Jakarta, sketsindonews – Kabupaten Kepulauan Seribu dalam rangkaian Cabang Olahraga Rakyat cabang senam merupakan cabor terakhir dari FORST ( Festival Olahraga Rakyat Sepanjang Tahun) yang selama ini digelar di tahun 2019.
Menurut Kepala Unit Tekhnis (KUT I) Kabupaten Kepulauan Seribu Windu Cahyaningsih mengatakan kepada sketsindonews, Momentum Sumpah Pemuda 28 Oktober 2019 sekaligus menjadi menutup Cabor terakhir dari 4 cabang sebelumnya yang diperlombakan di FORST yang sudah diselesaikan di Tingkat Kabupaten Kepulauan Seribu.

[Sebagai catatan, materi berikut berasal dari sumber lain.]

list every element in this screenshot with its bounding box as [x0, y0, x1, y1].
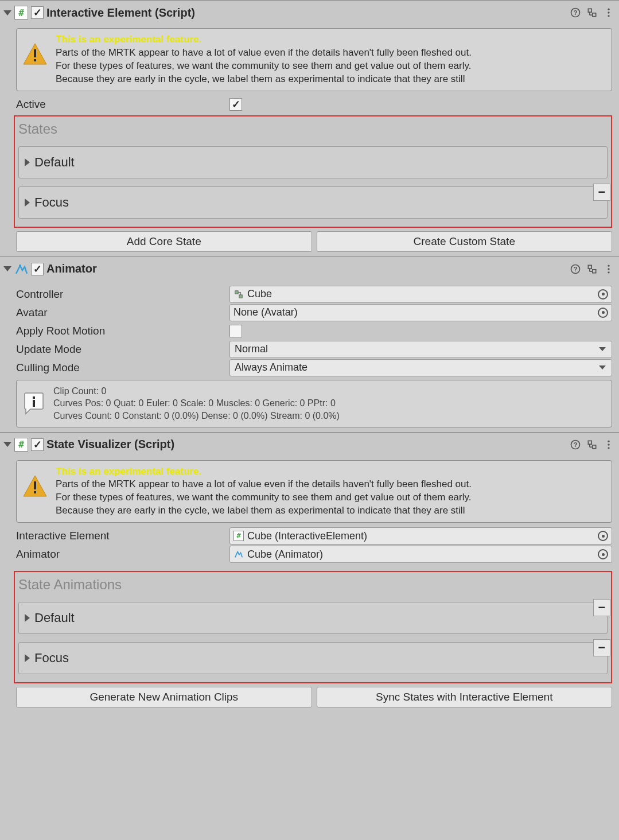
animator-mini-icon — [233, 549, 244, 559]
svg-rect-15 — [588, 265, 591, 269]
controller-field[interactable]: Cube — [229, 286, 612, 303]
state-name: Focus — [34, 195, 69, 210]
avatar-label: Avatar — [16, 306, 229, 319]
warning-icon — [22, 473, 48, 499]
svg-point-6 — [608, 9, 609, 10]
foldout-icon[interactable] — [25, 199, 30, 207]
svg-point-34 — [608, 440, 609, 442]
warning-text: This is an experimental feature. Parts o… — [56, 465, 472, 518]
svg-point-35 — [608, 444, 609, 445]
foldout-icon[interactable] — [3, 442, 11, 447]
culling-mode-dropdown[interactable]: Always Animate — [229, 359, 612, 376]
culling-mode-label: Culling Mode — [16, 361, 229, 374]
component-title: State Visualizer (Script) — [46, 438, 566, 451]
animator-info: Clip Count: 0 Curves Pos: 0 Quat: 0 Eule… — [16, 380, 612, 427]
state-anim-name: Default — [34, 610, 75, 625]
object-picker-icon[interactable] — [598, 549, 608, 559]
apply-root-motion-property: Apply Root Motion — [16, 322, 612, 340]
svg-rect-10 — [34, 49, 36, 57]
apply-root-motion-label: Apply Root Motion — [16, 325, 229, 337]
update-mode-dropdown[interactable]: Normal — [229, 341, 612, 358]
state-default[interactable]: Default — [18, 146, 608, 178]
remove-state-anim-button[interactable]: − — [593, 599, 610, 616]
help-icon[interactable]: ? — [569, 438, 582, 452]
foldout-icon[interactable] — [25, 654, 30, 662]
svg-rect-2 — [588, 9, 591, 12]
experimental-warning: This is an experimental feature. Parts o… — [16, 28, 612, 91]
svg-point-19 — [608, 265, 609, 266]
svg-point-12 — [19, 265, 21, 267]
avatar-property: Avatar None (Avatar) — [16, 304, 612, 321]
svg-rect-30 — [588, 441, 591, 444]
svg-rect-26 — [33, 396, 35, 399]
state-animations-group: State Animations Default − Focus − — [14, 571, 612, 683]
enable-checkbox[interactable] — [31, 6, 44, 19]
svg-point-21 — [608, 271, 609, 273]
animator-label: Animator — [16, 548, 229, 561]
svg-rect-39 — [34, 491, 36, 493]
preset-icon[interactable] — [585, 262, 599, 276]
warning-text: This is an experimental feature. Parts o… — [56, 33, 472, 86]
preset-icon[interactable] — [585, 438, 599, 452]
svg-point-20 — [608, 268, 609, 270]
animator-property: Animator Cube (Animator) — [16, 546, 612, 563]
foldout-icon[interactable] — [25, 614, 30, 622]
add-core-state-button[interactable]: Add Core State — [16, 231, 312, 252]
object-picker-icon[interactable] — [598, 531, 608, 541]
foldout-icon[interactable] — [25, 158, 30, 166]
interactive-element-component: # Interactive Element (Script) ? This is… — [0, 0, 619, 256]
interactive-element-field[interactable]: # Cube (InteractiveElement) — [229, 527, 612, 545]
active-property: Active — [16, 96, 612, 113]
info-text: Clip Count: 0 Curves Pos: 0 Quat: 0 Eule… — [53, 385, 340, 422]
svg-rect-16 — [593, 270, 596, 273]
state-name: Default — [34, 155, 75, 170]
culling-mode-property: Culling Mode Always Animate — [16, 359, 612, 376]
update-mode-label: Update Mode — [16, 343, 229, 356]
svg-text:?: ? — [573, 441, 577, 448]
help-icon[interactable]: ? — [569, 262, 582, 276]
preset-icon[interactable] — [585, 6, 599, 20]
apply-root-motion-checkbox[interactable] — [229, 325, 242, 337]
svg-point-7 — [608, 11, 609, 13]
foldout-icon[interactable] — [3, 10, 11, 15]
help-icon[interactable]: ? — [569, 6, 582, 20]
states-group: States Default Focus − — [14, 115, 612, 228]
sync-states-button[interactable]: Sync States with Interactive Element — [317, 687, 613, 707]
svg-rect-38 — [34, 481, 36, 489]
active-label: Active — [16, 98, 229, 111]
menu-icon[interactable] — [602, 438, 616, 452]
component-title: Interactive Element (Script) — [46, 6, 566, 20]
svg-rect-11 — [34, 59, 36, 61]
enable-checkbox[interactable] — [31, 263, 44, 275]
component-body: This is an experimental feature. Parts o… — [0, 457, 619, 713]
script-icon: # — [14, 6, 28, 20]
update-mode-property: Update Mode Normal — [16, 341, 612, 358]
enable-checkbox[interactable] — [31, 438, 44, 451]
state-focus[interactable]: Focus − — [18, 186, 608, 219]
generate-clips-button[interactable]: Generate New Animation Clips — [16, 687, 312, 707]
svg-rect-27 — [33, 400, 35, 407]
foldout-icon[interactable] — [3, 266, 11, 271]
animator-icon — [14, 262, 28, 276]
svg-point-36 — [608, 447, 609, 449]
remove-state-button[interactable]: − — [593, 184, 610, 201]
avatar-field[interactable]: None (Avatar) — [229, 304, 612, 321]
animator-field[interactable]: Cube (Animator) — [229, 546, 612, 563]
controller-property: Controller Cube — [16, 286, 612, 303]
menu-icon[interactable] — [602, 6, 616, 20]
component-header: Animator ? — [0, 257, 619, 281]
menu-icon[interactable] — [602, 262, 616, 276]
object-picker-icon[interactable] — [598, 308, 608, 318]
state-anim-focus[interactable]: Focus − — [18, 642, 608, 674]
svg-rect-31 — [593, 445, 596, 448]
state-visualizer-component: # State Visualizer (Script) ? This is an… — [0, 432, 619, 713]
state-anim-default[interactable]: Default − — [18, 602, 608, 634]
state-anim-buttons-row: Generate New Animation Clips Sync States… — [16, 687, 612, 707]
remove-state-anim-button[interactable]: − — [593, 639, 610, 656]
create-custom-state-button[interactable]: Create Custom State — [317, 231, 613, 252]
script-mini-icon: # — [233, 531, 244, 541]
object-picker-icon[interactable] — [598, 289, 608, 300]
svg-rect-3 — [593, 13, 596, 17]
active-checkbox[interactable] — [229, 98, 242, 111]
state-anim-name: Focus — [34, 651, 69, 666]
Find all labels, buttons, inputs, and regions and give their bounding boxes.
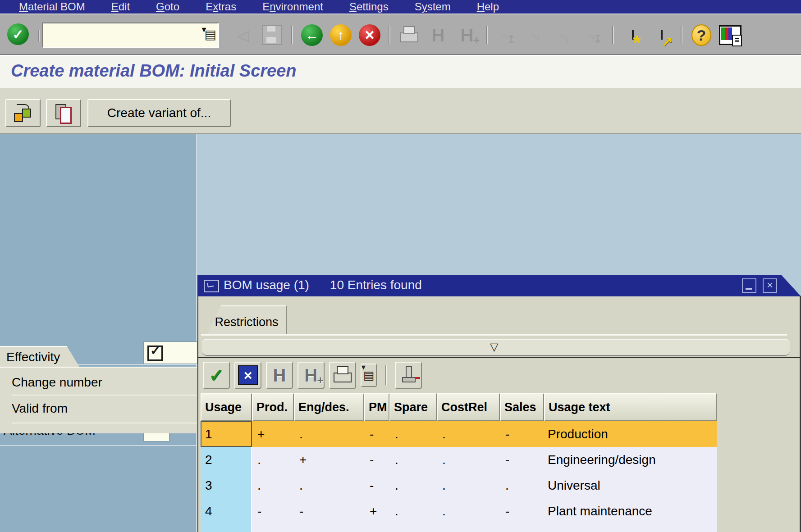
cancel-icon bbox=[238, 365, 258, 385]
collapse-command-button bbox=[231, 23, 256, 48]
title-bar: Create material BOM: Initial Screen bbox=[0, 55, 801, 88]
find-icon bbox=[432, 25, 445, 45]
table-cell: 5 bbox=[201, 524, 252, 532]
new-session-button[interactable] bbox=[620, 23, 645, 48]
table-row-usage-5[interactable]: 5..-..+Sales and distribution bbox=[201, 524, 717, 532]
table-cell: . bbox=[437, 473, 500, 498]
effectivity-group-tab: Effectivity bbox=[0, 346, 79, 367]
create-variant-button[interactable]: Create variant of... bbox=[87, 99, 231, 127]
minimize-button[interactable] bbox=[742, 278, 756, 293]
material-field[interactable] bbox=[143, 341, 197, 364]
cancel-button[interactable] bbox=[234, 362, 261, 389]
menu-item-edit[interactable]: Edit bbox=[111, 0, 130, 13]
table-cell: Universal bbox=[544, 473, 717, 498]
find-next-button[interactable] bbox=[298, 362, 325, 389]
dialog-body: Restrictions UsageProd.Eng/des.PMSpareCo… bbox=[197, 296, 801, 532]
table-cell: 2 bbox=[201, 447, 252, 473]
customize-layout-button[interactable] bbox=[718, 23, 743, 48]
menu-item-extras[interactable]: Extras bbox=[206, 0, 236, 13]
column-header-usage-text[interactable]: Usage text bbox=[544, 393, 717, 421]
menu-item-environment[interactable]: Environment bbox=[262, 0, 323, 13]
transfer-button[interactable] bbox=[5, 99, 41, 127]
table-cell: - bbox=[294, 498, 364, 524]
personal-value-list-button[interactable] bbox=[395, 362, 422, 389]
print-button[interactable] bbox=[329, 362, 356, 389]
row-divider bbox=[12, 395, 197, 396]
table-cell: 1 bbox=[201, 421, 252, 447]
toolbar-buttons bbox=[231, 23, 743, 48]
copy-button[interactable] bbox=[46, 99, 81, 127]
table-cell: . bbox=[389, 524, 437, 532]
copy-document-icon bbox=[54, 103, 73, 123]
menu-bar: Material BOMEditGotoExtrasEnvironmentSet… bbox=[0, 0, 801, 14]
last-page-icon bbox=[592, 31, 594, 39]
table-cell: . bbox=[389, 421, 437, 447]
table-row-usage-1[interactable]: 1+.-..-Production bbox=[201, 421, 717, 447]
table-header-row: UsageProd.Eng/des.PMSpareCostRelSalesUsa… bbox=[201, 393, 717, 421]
create-shortcut-button[interactable] bbox=[649, 23, 674, 48]
dialog-titlebar[interactable]: BOM usage (1)10 Entries found × bbox=[197, 275, 801, 296]
new-session-icon bbox=[632, 31, 634, 39]
table-cell: Sales and distribution bbox=[544, 524, 717, 532]
table-body: 1+.-..-Production2.+-..-Engineering/desi… bbox=[201, 421, 717, 532]
table-cell: 4 bbox=[201, 498, 252, 524]
table-cell: . bbox=[437, 447, 500, 473]
entries-found-text: 10 Entries found bbox=[330, 278, 422, 292]
column-header-costrel[interactable]: CostRel bbox=[437, 393, 500, 421]
restrictions-expander[interactable] bbox=[202, 339, 790, 356]
bom-usage-table: UsageProd.Eng/des.PMSpareCostRelSalesUsa… bbox=[201, 393, 717, 532]
menu-item-system[interactable]: System bbox=[415, 0, 451, 13]
table-cell: - bbox=[252, 498, 294, 524]
command-history-dropdown-icon[interactable]: ▤ bbox=[205, 26, 216, 43]
enter-button[interactable]: ✓ bbox=[7, 23, 29, 45]
table-cell: . bbox=[294, 421, 364, 447]
table-cell: . bbox=[389, 447, 437, 473]
tab-restrictions[interactable]: Restrictions bbox=[207, 305, 287, 334]
column-header-sales[interactable]: Sales bbox=[500, 393, 544, 421]
command-input[interactable] bbox=[44, 24, 195, 46]
menu-item-help[interactable]: Help bbox=[477, 0, 499, 13]
back-button[interactable] bbox=[299, 23, 325, 48]
column-header-eng-des-[interactable]: Eng/des. bbox=[294, 393, 364, 421]
application-toolbar: Create variant of... bbox=[0, 88, 801, 134]
tabstrip-divider bbox=[201, 334, 787, 336]
table-cell: - bbox=[364, 421, 389, 447]
save-button bbox=[260, 23, 285, 48]
column-header-pm[interactable]: PM bbox=[364, 393, 389, 421]
table-row-usage-4[interactable]: 4--+..-Plant maintenance bbox=[201, 498, 717, 524]
table-row-usage-3[interactable]: 3..-...Universal bbox=[201, 473, 717, 498]
copy-button[interactable] bbox=[203, 362, 230, 389]
cancel-button[interactable] bbox=[357, 23, 382, 48]
toolbar-separator bbox=[486, 26, 488, 44]
personal-value-list-icon bbox=[398, 365, 418, 385]
find-button[interactable] bbox=[266, 362, 293, 389]
initial-screen-form: Material Plant BOM usage Alternative BOM… bbox=[0, 134, 197, 532]
print-icon bbox=[333, 366, 352, 384]
print-options-icon bbox=[363, 368, 375, 382]
table-cell: Engineering/design bbox=[544, 447, 717, 473]
print-options-button[interactable] bbox=[361, 364, 377, 387]
menu-item-material-bom[interactable]: Material BOM bbox=[19, 0, 85, 13]
toolbar-separator bbox=[681, 26, 682, 44]
help-button[interactable] bbox=[689, 23, 714, 48]
table-cell: - bbox=[500, 498, 544, 524]
dialog-icon bbox=[204, 280, 219, 292]
table-cell: . bbox=[389, 473, 437, 498]
column-header-prod-[interactable]: Prod. bbox=[252, 393, 294, 421]
column-header-spare[interactable]: Spare bbox=[389, 393, 437, 421]
back-icon bbox=[301, 24, 323, 46]
table-cell: + bbox=[252, 421, 294, 447]
create-shortcut-icon bbox=[661, 31, 663, 39]
last-page-button bbox=[581, 23, 606, 48]
close-button[interactable]: × bbox=[763, 278, 777, 293]
menu-item-settings[interactable]: Settings bbox=[349, 0, 389, 13]
standard-toolbar: ✓ ▤ bbox=[0, 14, 801, 55]
menu-item-goto[interactable]: Goto bbox=[156, 0, 179, 13]
table-cell: + bbox=[500, 524, 544, 532]
exit-button[interactable] bbox=[328, 23, 353, 48]
column-header-usage[interactable]: Usage bbox=[201, 393, 252, 421]
table-row-usage-2[interactable]: 2.+-..-Engineering/design bbox=[201, 447, 717, 473]
table-cell: . bbox=[294, 473, 364, 498]
table-cell: - bbox=[364, 524, 389, 532]
transfer-icon bbox=[13, 103, 33, 123]
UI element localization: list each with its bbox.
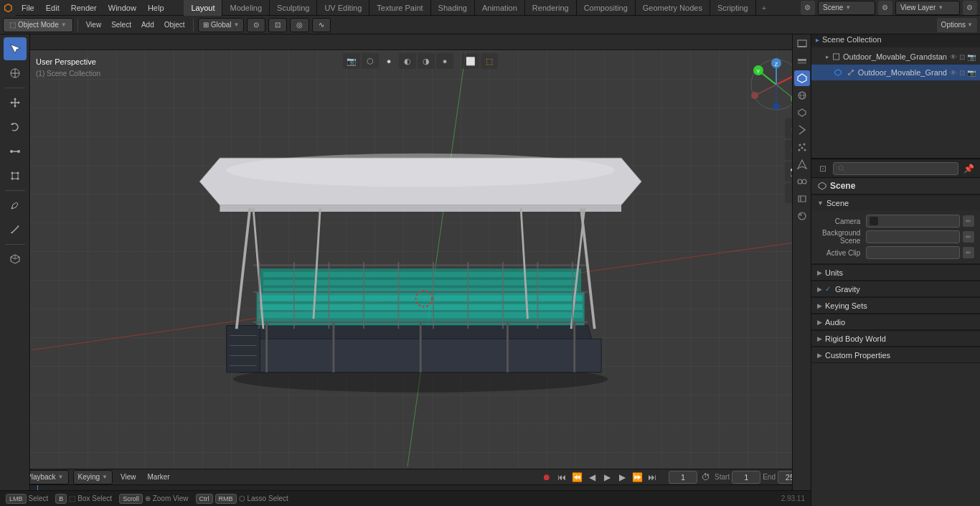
next-keyframe-btn[interactable]: ⏩: [631, 471, 644, 484]
menu-help[interactable]: Help: [142, 0, 170, 16]
background-scene-value[interactable]: [866, 230, 960, 243]
bg-scene-edit-btn[interactable]: ✏: [963, 231, 974, 243]
vp-gizmo-btn[interactable]: ⬚: [481, 53, 498, 69]
prop-pin-icon[interactable]: 📌: [960, 161, 977, 177]
prop-filter-icon[interactable]: ⊡: [814, 161, 831, 177]
tab-scripting[interactable]: Scripting: [710, 0, 756, 16]
visibility-icon-1[interactable]: 👁: [950, 69, 957, 77]
scene-dropdown[interactable]: Scene ▼: [818, 1, 875, 15]
tool-transform[interactable]: [4, 164, 27, 187]
camera-edit-btn[interactable]: ✏: [963, 215, 974, 227]
tool-cursor[interactable]: [4, 62, 27, 85]
gravity-section-header[interactable]: ▶ ✓ Gravity: [811, 281, 980, 296]
play-btn[interactable]: ▶: [600, 471, 613, 484]
vp-xray-btn[interactable]: ⬜: [462, 53, 479, 69]
prop-icon-object[interactable]: [794, 105, 810, 121]
tab-shading[interactable]: Shading: [431, 0, 475, 16]
menu-window[interactable]: Window: [103, 0, 142, 16]
tab-geometry-nodes[interactable]: Geometry Nodes: [636, 0, 710, 16]
timeline-marker-menu[interactable]: Marker: [144, 470, 174, 484]
3d-viewport[interactable]: User Perspective (1) Scene Collection 📷 …: [30, 50, 811, 469]
tool-measure[interactable]: [4, 218, 27, 241]
rigid-body-header[interactable]: ▶ Rigid Body World: [811, 330, 980, 346]
prop-search[interactable]: [833, 162, 958, 175]
jump-start-btn[interactable]: ⏮: [555, 471, 568, 484]
prop-icon-physics[interactable]: [794, 156, 810, 172]
menu-render[interactable]: Render: [65, 0, 103, 16]
render-icon-0[interactable]: 📷: [967, 53, 976, 61]
jump-end-btn[interactable]: ⏭: [646, 471, 659, 484]
next-frame-btn[interactable]: ▶: [616, 471, 628, 484]
vp-material-btn[interactable]: ◑: [418, 53, 435, 69]
vp-shading-btn[interactable]: ●: [380, 53, 397, 69]
scene-section-header[interactable]: ▼ Scene: [811, 195, 980, 210]
prev-frame-btn[interactable]: ◀: [585, 471, 598, 484]
camera-value[interactable]: [866, 215, 960, 228]
outliner-item-grandstand[interactable]: ▸ Outdoor_Movable_Grandstan 👁 ⊡ 📷: [811, 49, 980, 65]
active-clip-edit-btn[interactable]: ✏: [963, 247, 974, 258]
prop-icon-output[interactable]: [794, 36, 810, 52]
active-workspace-icon[interactable]: ⚙: [801, 1, 815, 15]
custom-props-header[interactable]: ▶ Custom Properties: [811, 347, 980, 362]
keying-dropdown[interactable]: Keying ▼: [73, 470, 113, 484]
vp-overlay-btn[interactable]: ⬡: [362, 53, 379, 69]
prev-keyframe-btn[interactable]: ⏪: [570, 471, 583, 484]
tab-rendering[interactable]: Rendering: [525, 0, 577, 16]
menu-add[interactable]: Add: [138, 18, 158, 32]
select-icon-1[interactable]: ⊡: [959, 69, 965, 77]
add-workspace-tab[interactable]: +: [756, 0, 772, 16]
tab-compositing[interactable]: Compositing: [577, 0, 636, 16]
tab-texture-paint[interactable]: Texture Paint: [369, 0, 430, 16]
blender-logo[interactable]: ⬡: [0, 0, 16, 16]
tool-select[interactable]: [4, 37, 27, 60]
start-frame-input[interactable]: [732, 471, 760, 484]
view-layer-settings-icon[interactable]: ⚙: [963, 1, 977, 15]
options-btn[interactable]: Options ▼: [937, 18, 977, 32]
tab-sculpting[interactable]: Sculpting: [270, 0, 317, 16]
active-clip-value[interactable]: [866, 246, 960, 259]
prop-icon-modifier[interactable]: [794, 122, 810, 138]
scene-settings-icon[interactable]: ⚙: [878, 1, 892, 15]
record-btn[interactable]: ⏺: [540, 471, 553, 484]
gravity-check[interactable]: ✓: [825, 285, 831, 293]
keying-sets-header[interactable]: ▶ Keying Sets: [811, 297, 980, 313]
tab-uv-editing[interactable]: UV Editing: [317, 0, 369, 16]
menu-edit[interactable]: Edit: [40, 0, 65, 16]
prop-icon-world[interactable]: [794, 88, 810, 103]
menu-file[interactable]: File: [16, 0, 40, 16]
audio-section-header[interactable]: ▶ Audio: [811, 314, 980, 329]
mode-dropdown[interactable]: ⬚ Object Mode ▼: [3, 18, 73, 32]
fps-btn[interactable]: ⏱: [699, 471, 712, 484]
prop-icon-constraints[interactable]: [794, 174, 810, 189]
prop-icon-material[interactable]: [794, 208, 810, 224]
menu-view[interactable]: View: [83, 18, 105, 32]
vp-rendered-btn[interactable]: ●: [436, 53, 453, 69]
vp-view-type-btn[interactable]: 📷: [343, 53, 360, 69]
menu-object[interactable]: Object: [161, 18, 189, 32]
menu-select[interactable]: Select: [108, 18, 135, 32]
prop-icon-scene[interactable]: [794, 70, 810, 86]
outliner-item-grandstand-mesh[interactable]: Outdoor_Movable_Grand 👁 ⊡ 📷: [811, 65, 980, 80]
view-layer-dropdown[interactable]: View Layer ▼: [895, 1, 960, 15]
pivot-btn[interactable]: ⊙: [247, 18, 265, 32]
visibility-icon-0[interactable]: 👁: [950, 53, 957, 61]
transform-dropdown[interactable]: ⊞ Global ▼: [198, 18, 245, 32]
snap-btn[interactable]: ⊡: [268, 18, 287, 32]
tool-scale[interactable]: [4, 140, 27, 163]
tool-add-cube[interactable]: [4, 248, 27, 271]
prop-icon-data[interactable]: [794, 191, 810, 207]
tab-layout[interactable]: Layout: [184, 0, 222, 16]
proportional-btn[interactable]: ◎: [290, 18, 309, 32]
tool-move[interactable]: [4, 91, 27, 114]
prop-icon-particles[interactable]: [794, 139, 810, 155]
wave-btn[interactable]: ∿: [312, 18, 331, 32]
tab-modeling[interactable]: Modeling: [222, 0, 270, 16]
vp-shading2-btn[interactable]: ◐: [399, 53, 416, 69]
tool-annotate[interactable]: [4, 194, 27, 217]
units-section-header[interactable]: ▶ Units: [811, 264, 980, 280]
tool-rotate[interactable]: [4, 116, 27, 139]
current-frame-input[interactable]: [669, 471, 697, 484]
select-icon-0[interactable]: ⊡: [959, 53, 965, 61]
render-icon-1[interactable]: 📷: [967, 69, 976, 77]
timeline-view-menu[interactable]: View: [117, 470, 140, 484]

“Sumpah Pemuda 2019 menjadi penutup acara dengan rangkaian cabor final tingkat Kabupaten yang diikuti sebanyak 49 peserta atau 7 Tim, mewakili Kecamatan Kepulauan Seribu Utara dan Kecamatan Kepulauan Seribu Selatan, tuturnya.(28/10)
Dalam cabang senam rakyat
tersebut di laksanakan pertandingan yang terdiri dari 3 katagori usia yaitu:
- Usia 19 tahun ke bawah
- Usia 20 sd. 35 tahun
- Usia 36 Tahun ke atas
Adapun pemenang dalam lomba ini diraih oleh :
Usia 19 tahun ke bawah
Juara I : Kec Seribu Utara yang diwakili Kel. Pulau Kelapa
Juara II : Kec. Seribu Selatan yang diwakili Kel. Pulau Tidung
Usia 20 – 35 tahun
Juara I : Kec Seribu Selatan yang diwakili Kel. Pulau Pari
Juara II : Kec. Seribu Utara yang diwakili Kel. Pulau Panggang
Juara III :Kec. Seribu Utara yang diwakili Kel. Pulau Kelapa
Usia 36 tahun ke atas
Juara I : Kec Seribu Utara yang diwakili Kel. Pulau Kelapa
Juara II : Kec. Seribu Selatan yang diwakili Kel. Pulau Untung Jawa.
Sambung Windu, dari para juara juara senam pihaknya tentunya mendapat predikat untuk mewakii Kabupaten untuk maju ke Tingkat Provinsi DKI Jakarta yang nantinya akan digelar, ucapnya.
Secara bersamaan Wakil Bupati Kepulauan Seribu Junaedi dalam menutup acara FORST mrnyatakan, FoRST sebagai ajang interaktif antar warga dari satu kelurahan dengan kelurahan lainnya dan sebagai bentuk menggelorakan budaya berolahraga di kalangan masyarakat sekaligus memupuk rasa kesatuan dan kebersamaan di kalangan masyarakat menjadi terbangun.
Oleh karena itu saya harapkan dan perlu untuk diperhatikan dalam pelaksanaan lomba ini menjunjung nilai-nilai sportifitas dan mengedepankan objektifitas dalam penjurian, tukasnya.
Hasil ini tentunya bukan hanya menjadi ajang interaksi antar warga namun lebih dari pada itu untuk warga masyarakat menjadikan hal penting perlunya berolahraga menjadi satu kehidupan sangat penting membangun jiwa raga serta membentuk pemuda yang handal dan tangguh, tutup Junaedi.